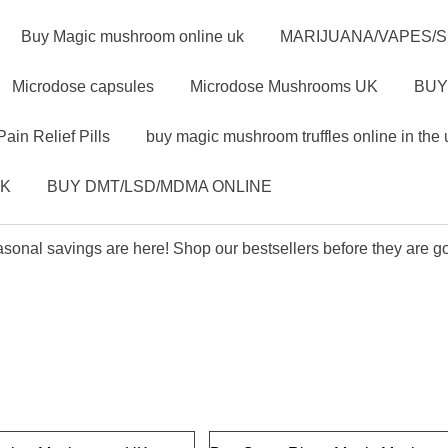
Buy Magic mushroom online uk
MARIJUANA/VAPES/
Microdose capsules
Microdose Mushrooms UK
BUY
Pain Relief Pills
buy magic mushroom truffles online in the 
UK
BUY DMT/LSD/MDMA ONLINE
sonal savings are here! Shop our bestsellers before they are g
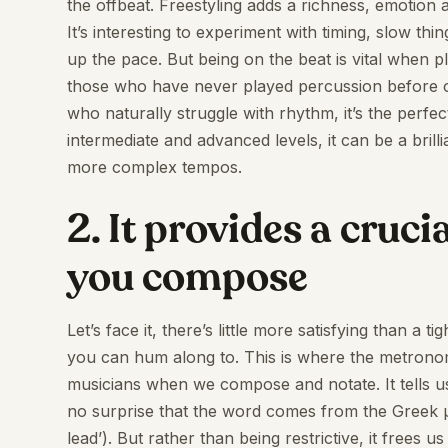
the offbeat. Freestyling adds a richness, emotion
It’s interesting to experiment with timing, slow t
up the pace. But being on the beat is vital when p
those who have never played percussion before or
who naturally struggle with rhythm, it’s the perfe
intermediate and advanced levels, it can be a brill
more complex tempos.
2. It provides a cru
you compose
Let’s face it, there’s little more satisfying than a
you can hum along to. This is where the metronome i
musicians when we compose and notate. It tells us
no surprise that the word comes from the Greek 
lead’). But rather than being restrictive, it frees us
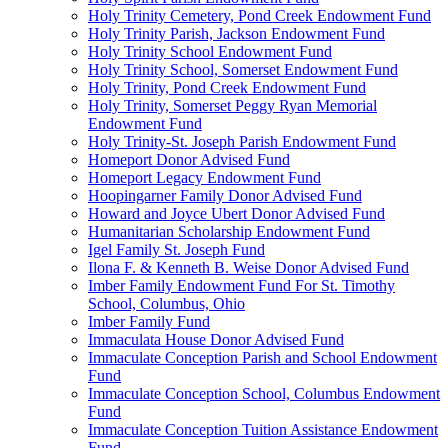
Holy Trinity Cemetery, Pond Creek Endowment Fund
Holy Trinity Parish, Jackson Endowment Fund
Holy Trinity School Endowment Fund
Holy Trinity School, Somerset Endowment Fund
Holy Trinity, Pond Creek Endowment Fund
Holy Trinity, Somerset Peggy Ryan Memorial
Endowment Fund
Holy Trinity-St. Joseph Parish Endowment Fund
Homeport Donor Advised Fund
Homeport Legacy Endowment Fund
Hoopingarner Family Donor Advised Fund
Howard and Joyce Ubert Donor Advised Fund
Humanitarian Scholarship Endowment Fund
Igel Family St. Joseph Fund
Ilona F. & Kenneth B. Weise Donor Advised Fund
Imber Family Endowment Fund For St. Timothy
School, Columbus, Ohio
Imber Family Fund
Immaculata House Donor Advised Fund
Immaculate Conception Parish and School Endowment
Fund
Immaculate Conception School, Columbus Endowment
Fund
Immaculate Conception Tuition Assistance Endowment
Fund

* Exercise prompt: Return all of the data exactly as written, and drop the pictures.

* Result for this task:
Buy Magic mushroom online uk
MARIJUANA/VAPES/
Microdose capsules
Microdose Mushrooms UK
BUY
Pain Relief Pills
buy magic mushroom truffles online in the 
UK
BUY DMT/LSD/MDMA ONLINE
sonal savings are here! Shop our bestsellers before they are g
the offbeat. Freestyling adds a richness, emotion
It’s interesting to experiment with timing, slow t
up the pace. But being on the beat is vital when p
those who have never played percussion before or
who naturally struggle with rhythm, it’s the perfe
intermediate and advanced levels, it can be a brill
more complex tempos.
2. It provides a cru
you compose
Let’s face it, there’s little more satisfying than a
you can hum along to. This is where the metronome i
musicians when we compose and notate. It tells us
no surprise that the word comes from the Greek 
lead’). But rather than being restrictive, it frees us
Holy Trinity Cemetery, Pond Creek Endowment Fund
Holy Trinity Parish, Jackson Endowment Fund
Holy Trinity School Endowment Fund
Holy Trinity School, Somerset Endowment Fund
Holy Trinity, Pond Creek Endowment Fund
Holy Trinity, Somerset Peggy Ryan Memorial
Endowment Fund
Holy Trinity-St. Joseph Parish Endowment Fund
Homeport Donor Advised Fund
Homeport Legacy Endowment Fund
Hoopingarner Family Donor Advised Fund
Howard and Joyce Ubert Donor Advised Fund
Humanitarian Scholarship Endowment Fund
Igel Family St. Joseph Fund
Ilona F. & Kenneth B. Weise Donor Advised Fund
Imber Family Endowment Fund For St. Timothy
School, Columbus, Ohio
Imber Family Fund
Immaculata House Donor Advised Fund
Immaculate Conception Parish and School Endowment
Fund
Immaculate Conception School, Columbus Endowment
Fund
Immaculate Conception Tuition Assistance Endowment
Fund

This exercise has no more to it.